- **What the exercise asks**
This task calls for copying every line in the data below that contains the word "means".

- **Data shown**
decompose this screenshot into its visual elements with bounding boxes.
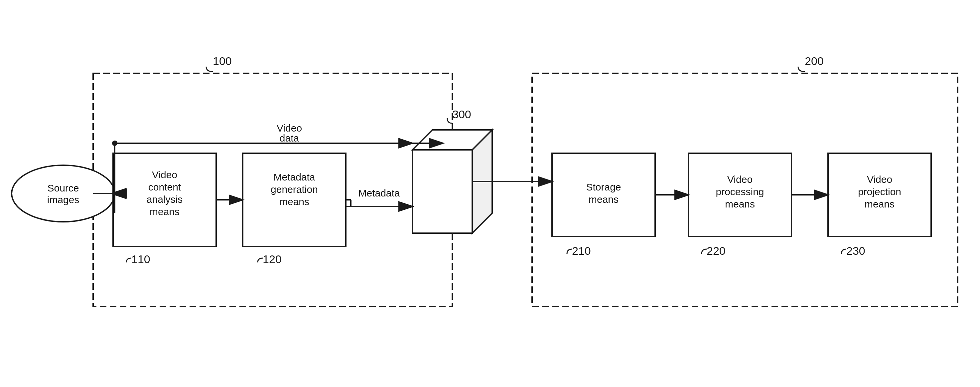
ref-230-label: 230 xyxy=(846,245,865,257)
diagram-container: 100 200 Source images Video content anal… xyxy=(0,0,980,387)
block-220-text1: Video xyxy=(727,174,752,185)
block-230-text3: means xyxy=(865,198,894,209)
block-110-text4: means xyxy=(150,206,180,217)
block-120-text1: Metadata xyxy=(274,171,315,182)
ref-200-label: 200 xyxy=(805,54,824,67)
block-210-text1: Storage xyxy=(586,182,621,192)
block-120-text2: generation xyxy=(271,184,318,195)
video-data-label-line2: data xyxy=(280,133,299,144)
metadata-label: Metadata xyxy=(358,187,400,198)
source-images-label-line2: images xyxy=(47,194,80,205)
block-300-front xyxy=(412,150,472,233)
ref-100-label: 100 xyxy=(213,54,232,67)
block-230-text1: Video xyxy=(867,174,892,185)
ref-300-label: 300 xyxy=(452,108,471,121)
block-110-text3: analysis xyxy=(146,194,183,205)
block-110-text2: content xyxy=(148,182,181,192)
block-220-text2: processing xyxy=(716,186,764,197)
ref-110-label: 110 xyxy=(131,253,150,265)
video-data-label-line1: Video xyxy=(277,123,302,134)
block-120-text3: means xyxy=(279,196,309,207)
block-210-text2: means xyxy=(589,194,619,205)
ref-120-label: 120 xyxy=(263,253,282,265)
source-images-label-line1: Source xyxy=(47,182,79,194)
block-230-text2: projection xyxy=(858,186,901,197)
ref-220-label: 220 xyxy=(706,245,725,257)
block-220-text3: means xyxy=(725,198,755,209)
block-110-text1: Video xyxy=(152,169,177,180)
ref-210-label: 210 xyxy=(572,245,591,257)
junction-dot-top xyxy=(112,141,118,146)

- **The completed task**
block-230-text3: means xyxy=(865,198,894,209)
block-110-text4: means xyxy=(150,206,180,217)
block-120-text3: means xyxy=(279,196,309,207)
block-210-text2: means xyxy=(589,194,619,205)
block-220-text3: means xyxy=(725,198,755,209)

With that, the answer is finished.